> **TASK INSTRUCTIONS**: An exact copy of the lines from the one containing "Master in Cybersecurity" to the end of the records below is required, and nothing else.

=-=-=-=-=

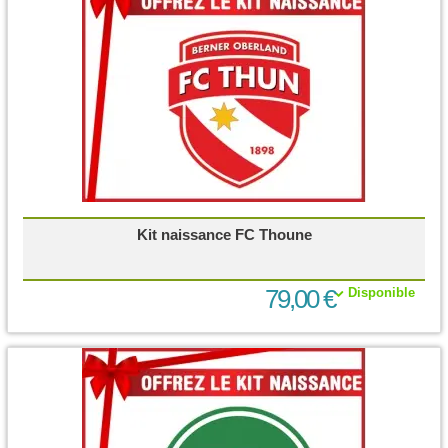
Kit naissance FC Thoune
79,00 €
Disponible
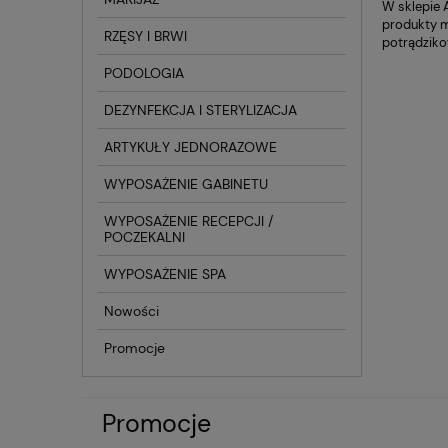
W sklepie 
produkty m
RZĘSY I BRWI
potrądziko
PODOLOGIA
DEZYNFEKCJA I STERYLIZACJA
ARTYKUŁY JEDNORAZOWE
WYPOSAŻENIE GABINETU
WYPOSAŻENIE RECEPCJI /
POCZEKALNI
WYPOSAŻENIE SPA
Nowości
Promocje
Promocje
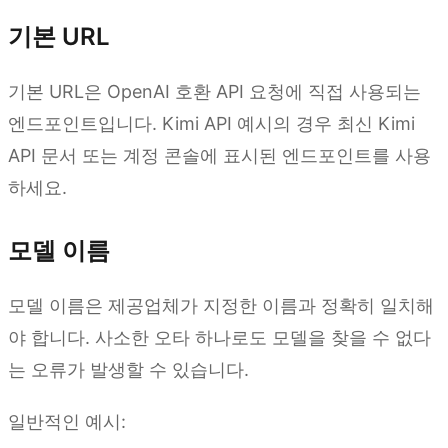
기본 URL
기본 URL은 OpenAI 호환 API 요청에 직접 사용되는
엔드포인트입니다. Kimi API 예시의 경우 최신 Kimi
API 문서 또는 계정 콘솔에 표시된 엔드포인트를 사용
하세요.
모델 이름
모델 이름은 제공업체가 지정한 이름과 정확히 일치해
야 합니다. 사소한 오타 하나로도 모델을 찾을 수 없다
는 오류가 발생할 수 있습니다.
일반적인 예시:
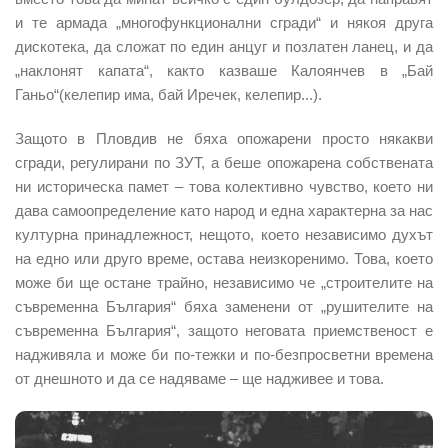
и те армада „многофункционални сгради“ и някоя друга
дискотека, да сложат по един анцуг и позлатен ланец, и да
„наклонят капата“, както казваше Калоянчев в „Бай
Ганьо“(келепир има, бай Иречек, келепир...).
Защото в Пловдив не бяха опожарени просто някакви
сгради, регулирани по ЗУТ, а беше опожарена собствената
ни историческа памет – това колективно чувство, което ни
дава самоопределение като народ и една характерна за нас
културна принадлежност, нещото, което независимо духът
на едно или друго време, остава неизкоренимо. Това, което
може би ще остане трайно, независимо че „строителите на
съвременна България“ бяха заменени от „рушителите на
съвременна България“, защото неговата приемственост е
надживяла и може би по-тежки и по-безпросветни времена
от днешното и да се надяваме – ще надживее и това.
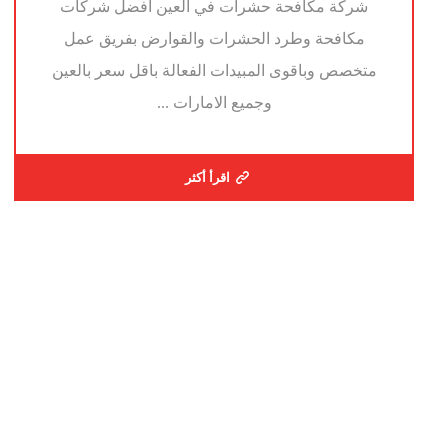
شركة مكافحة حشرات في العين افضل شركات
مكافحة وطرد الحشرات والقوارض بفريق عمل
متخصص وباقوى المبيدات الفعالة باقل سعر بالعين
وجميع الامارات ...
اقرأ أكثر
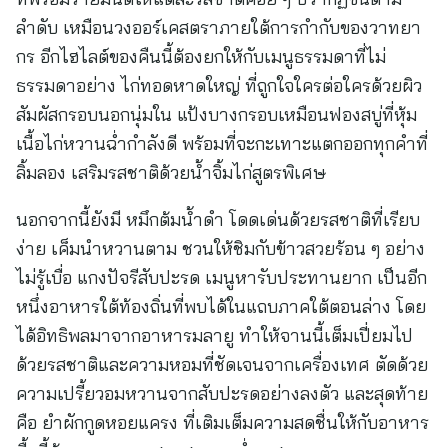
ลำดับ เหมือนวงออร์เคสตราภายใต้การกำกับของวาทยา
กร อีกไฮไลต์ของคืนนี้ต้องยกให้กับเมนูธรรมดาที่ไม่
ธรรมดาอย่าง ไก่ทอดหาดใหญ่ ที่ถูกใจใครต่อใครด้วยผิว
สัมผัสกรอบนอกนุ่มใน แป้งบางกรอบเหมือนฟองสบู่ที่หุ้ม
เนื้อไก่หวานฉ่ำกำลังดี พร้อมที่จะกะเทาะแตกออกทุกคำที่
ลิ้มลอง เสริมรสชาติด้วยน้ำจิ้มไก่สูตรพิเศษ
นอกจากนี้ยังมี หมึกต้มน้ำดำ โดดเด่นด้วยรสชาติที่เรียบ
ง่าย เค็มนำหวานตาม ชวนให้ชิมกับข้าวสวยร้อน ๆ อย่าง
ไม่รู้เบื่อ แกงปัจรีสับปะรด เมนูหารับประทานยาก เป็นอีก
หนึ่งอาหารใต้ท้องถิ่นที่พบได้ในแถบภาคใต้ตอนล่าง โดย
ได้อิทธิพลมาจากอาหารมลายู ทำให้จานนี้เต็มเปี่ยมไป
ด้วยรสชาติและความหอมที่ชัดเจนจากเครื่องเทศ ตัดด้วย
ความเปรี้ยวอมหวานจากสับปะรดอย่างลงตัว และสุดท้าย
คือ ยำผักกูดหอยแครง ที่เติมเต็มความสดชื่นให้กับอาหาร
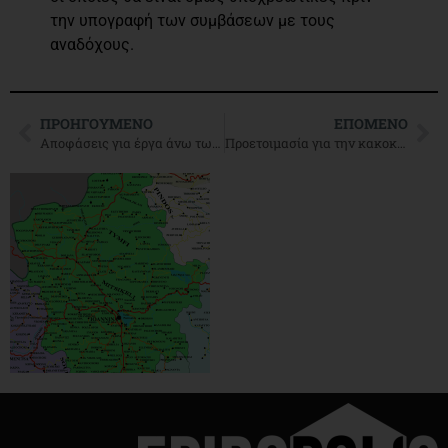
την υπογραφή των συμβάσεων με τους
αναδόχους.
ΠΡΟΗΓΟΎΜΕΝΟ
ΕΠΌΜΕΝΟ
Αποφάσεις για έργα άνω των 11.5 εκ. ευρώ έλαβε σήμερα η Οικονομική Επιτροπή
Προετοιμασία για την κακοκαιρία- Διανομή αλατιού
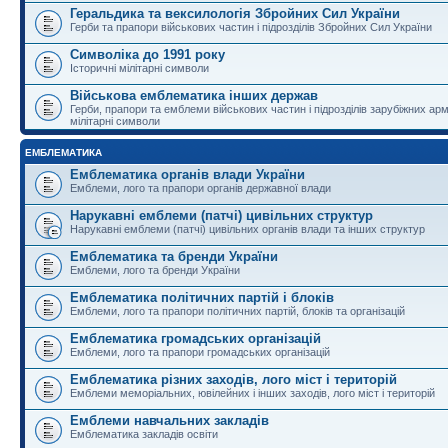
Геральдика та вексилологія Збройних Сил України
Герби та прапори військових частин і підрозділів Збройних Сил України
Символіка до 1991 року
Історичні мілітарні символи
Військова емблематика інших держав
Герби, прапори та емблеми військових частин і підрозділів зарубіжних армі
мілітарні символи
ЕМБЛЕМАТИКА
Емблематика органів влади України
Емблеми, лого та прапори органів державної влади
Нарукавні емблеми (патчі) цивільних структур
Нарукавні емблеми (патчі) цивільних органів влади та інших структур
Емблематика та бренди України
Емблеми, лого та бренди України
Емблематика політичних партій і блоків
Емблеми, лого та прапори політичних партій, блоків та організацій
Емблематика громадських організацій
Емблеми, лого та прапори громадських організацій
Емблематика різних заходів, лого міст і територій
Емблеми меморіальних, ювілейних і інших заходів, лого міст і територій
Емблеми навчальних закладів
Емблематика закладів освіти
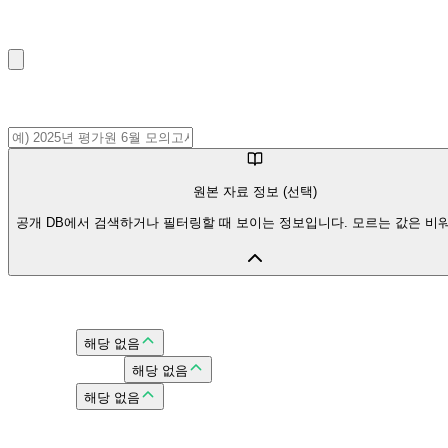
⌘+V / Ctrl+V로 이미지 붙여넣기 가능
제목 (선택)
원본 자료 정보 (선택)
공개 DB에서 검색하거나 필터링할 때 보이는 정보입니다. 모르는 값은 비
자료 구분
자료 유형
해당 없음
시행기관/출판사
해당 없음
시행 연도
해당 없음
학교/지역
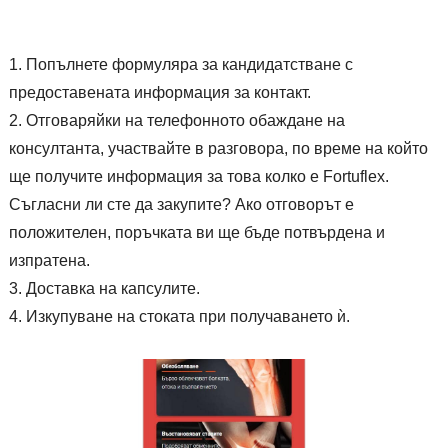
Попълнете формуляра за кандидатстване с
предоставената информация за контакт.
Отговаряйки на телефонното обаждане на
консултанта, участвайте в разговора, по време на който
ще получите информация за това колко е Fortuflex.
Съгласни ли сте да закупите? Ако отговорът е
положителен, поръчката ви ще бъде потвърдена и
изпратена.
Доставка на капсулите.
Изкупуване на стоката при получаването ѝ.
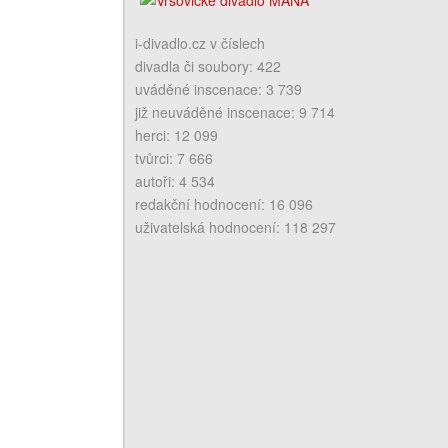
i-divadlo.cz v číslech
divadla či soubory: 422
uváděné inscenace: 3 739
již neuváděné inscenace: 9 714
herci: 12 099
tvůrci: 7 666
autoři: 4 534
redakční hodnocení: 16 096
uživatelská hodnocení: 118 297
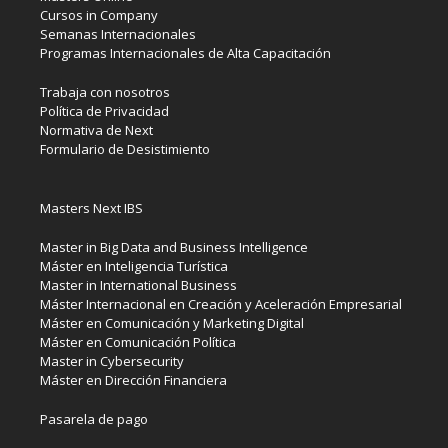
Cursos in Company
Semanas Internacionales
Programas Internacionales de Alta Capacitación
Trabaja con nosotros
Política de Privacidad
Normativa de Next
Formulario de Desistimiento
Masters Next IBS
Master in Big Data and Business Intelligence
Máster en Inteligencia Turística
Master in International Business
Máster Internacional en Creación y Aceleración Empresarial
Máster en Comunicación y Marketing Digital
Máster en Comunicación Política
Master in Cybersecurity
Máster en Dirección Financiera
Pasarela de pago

=-=-=-=-=

> **RESPONSE TO THE EXERCISE**:
Master in Cybersecurity
Máster en Dirección Financiera
Pasarela de pago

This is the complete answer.